Frankenstein45.Com – 03 Juni 2026 | Istana kepresidenan pada Rabu (2 Juni 2024) mengumumkan bahwa Presiden Republik Indonesia telah memberhentikan beberapa pejabat senior di Badan Gizi Nasional (BGN). Keputusan ini diambil setelah muncul temuan terkait kedisiplinan serta kebutuhan evaluasi menyeluruh atas tata kelola program Makan Bergizi Gratis yang sedang berjalan di Jakarta.
Berikut poin-poin utama yang disampaikan oleh juru bicara Istana:
- Kedisiplinan: Beberapa pimpinan BGN diduga melanggar aturan internal, termasuk ketidakhadiran tanpa izin pada rapat-rapat penting dan penyalahgunaan fasilitas operasional.
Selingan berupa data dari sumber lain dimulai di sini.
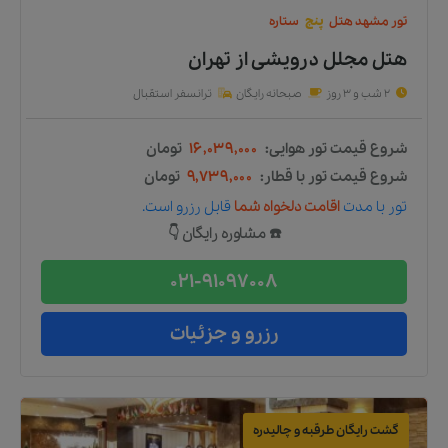
تور
مشهد
هتل
پنج
ستاره
هتل مجلل درویشی
از
تهران
2 شب و 3 روز
صبحانه رایگان
ترانسفر استقبال
شروع قیمت تور هوایی:
۱۶,۰۳۹,۰۰۰
تومان
شروع قیمت تور با قطار:
۹,۷۳۹,۰۰۰
تومان
تور
با مدت
اقامت دلخواه شما
قابل رزرو است.
☎️ مشاوره رایگان 👇
021-91097008
رزرو و جزئیات
گشت رایگان طرقبه و چالیدره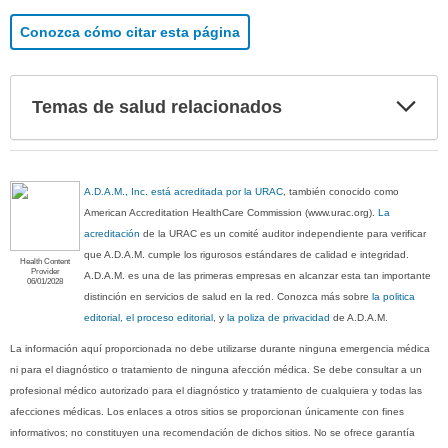
Conozca cómo citar esta página
Exp
Temas de salud relacionados
sec
A.D.A.M., Inc. está acreditada por la URAC
, también conocido como
American Accreditation HealthCare Commission (www.urac.org).
La
acreditación
de la URAC es un comité auditor independiente para verificar
que A.D.A.M. cumple los rigurosos estándares de calidad e integridad.
Health Content
Provider
A.D.A.M. es una de las primeras empresas en alcanzar esta tan importante
06/01/2028
distinción en servicios de salud en la red. Conozca más sobre
la politica
editorial, el proceso editorial
, y
la poliza de privacidad
de A.D.A.M.
La información aquí proporcionada no debe utilizarse durante ninguna emergencia médica
ni para el diagnóstico o tratamiento de ninguna afección médica. Se debe consultar a un
profesional médico autorizado para el diagnóstico y tratamiento de cualquiera y todas las
afecciones médicas. Los enlaces a otros sitios se proporcionan únicamente con fines
informativos; no constituyen una recomendación de dichos sitios. No se ofrece garantía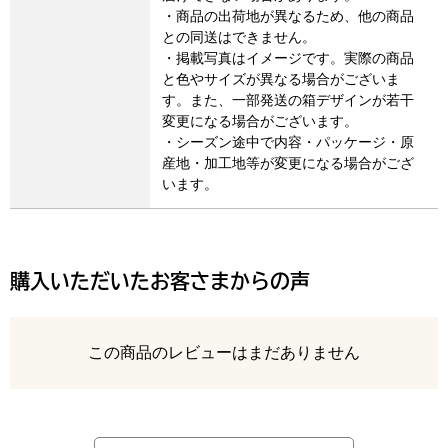
・商品の出荷地が異なるため、他の商品
との同送はできません。
・掲載写真はイメージです。実際の商品
と色やサイズが異なる場合がございま
す。また、一部発送の箱デザインが若干
変更になる場合がございます。
・シーズン途中で内容・パッケージ・原
産地・加工地等が変更になる場合がござ
います。
購入いただいたお客さまからの声
レビュー
この商品のレビューはまだありません
最新の商品レビュー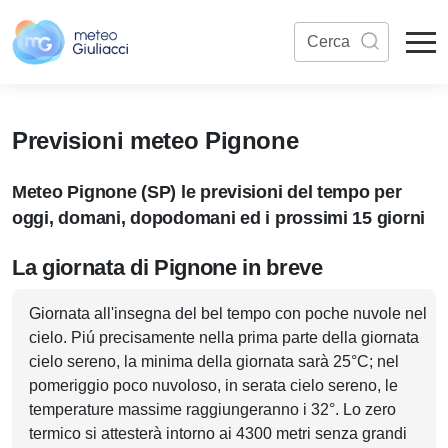
Previsioni meteo Pignone
Meteo Pignone (SP) le previsioni del tempo per
oggi, domani, dopodomani ed i prossimi 15 giorni
La giornata di Pignone in breve
Giornata all'insegna del bel tempo con poche nuvole nel
cielo. Piú precisamente nella prima parte della giornata
cielo sereno, la minima della giornata sarà 25°C; nel
pomeriggio poco nuvoloso, in serata cielo sereno, le
temperature massime raggiungeranno i 32°. Lo zero
termico si attesterà intorno ai 4300 metri senza grandi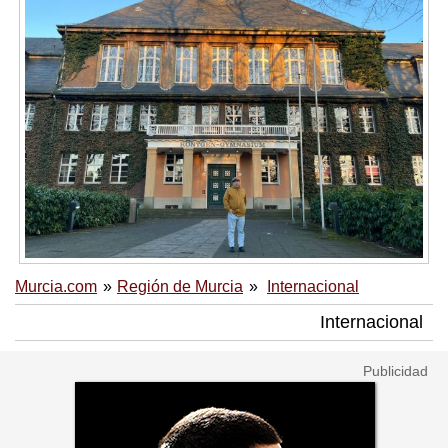
Murcia.com
Región de Murcia
Internacional
Internacional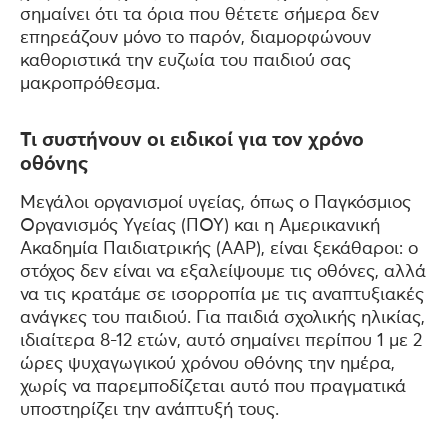
σημαίνει ότι τα όρια που θέτετε σήμερα δεν
επηρεάζουν μόνο το παρόν, διαμορφώνουν
καθοριστικά την ευζωία του παιδιού σας
μακροπρόθεσμα.
Τι συστήνουν οι ειδικοί για τον χρόνο
οθόνης
Μεγάλοι οργανισμοί υγείας, όπως ο Παγκόσμιος
Οργανισμός Υγείας (ΠΟΥ) και η Αμερικανική
Ακαδημία Παιδιατρικής (AAP), είναι ξεκάθαροι: ο
στόχος δεν είναι να εξαλείψουμε τις οθόνες, αλλά
να τις κρατάμε σε ισορροπία με τις αναπτυξιακές
ανάγκες του παιδιού. Για παιδιά σχολικής ηλικίας,
ιδιαίτερα 8-12 ετών, αυτό σημαίνει περίπου 1 με 2
ώρες ψυχαγωγικού χρόνου οθόνης την ημέρα,
χωρίς να παρεμποδίζεται αυτό που πραγματικά
υποστηρίζει την ανάπτυξή τους.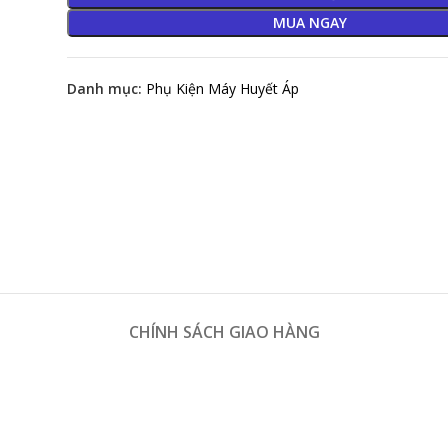
MUA NGAY
Danh mục:
Phụ Kiện Máy Huyết Áp
CHÍNH SÁCH GIAO HÀNG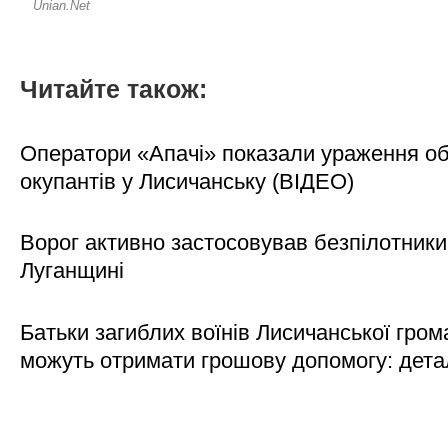
Читайте також:
Оператори «Апачі» показали ураження об'
окупантів у Лисичанську (ВІДЕО)
Ворог активно застосовував безпілотники
Луганщині
Батьки загиблих воїнів Лисичанської гром
можуть отримати грошову допомогу: дета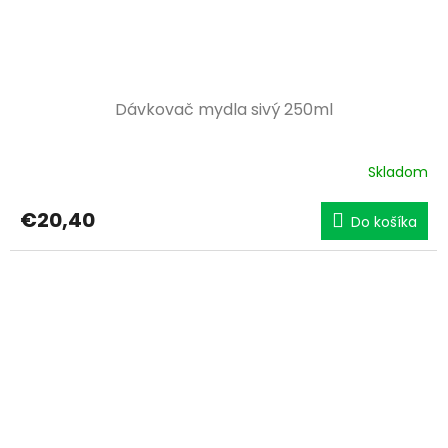
Dávkovač mydla sivý 250ml
Skladom
€20,40
Do košíka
- Evaluasi tata kelola: Program Makan Bergizi Gratis menunjukkan indikasi kurangnya koordinasi antar‑unit, sehingga menimbulkan ketidakefisienan dalam distribusi bahan makanan dan pelaporan hasil.
- Akuntabilitas: Presiden menekankan pentingnya pertanggungjawaban publik, khususnya dalam penggunaan anggaran yang dialokasikan untuk program gizi nasional.
Program Makan Bergizi Gratis sendiri diluncurkan pada awal tahun 2024 dengan tujuan menyediakan makanan bergizi bagi anak‑anak sekolah di kawasan padat penduduk Jakarta. Hingga saat ini, program tersebut telah mencakup lebih dari 200.000 siswa, namun beberapa laporan internal mengindikasikan adanya hambatan dalam pencapaian target kualitas gizi.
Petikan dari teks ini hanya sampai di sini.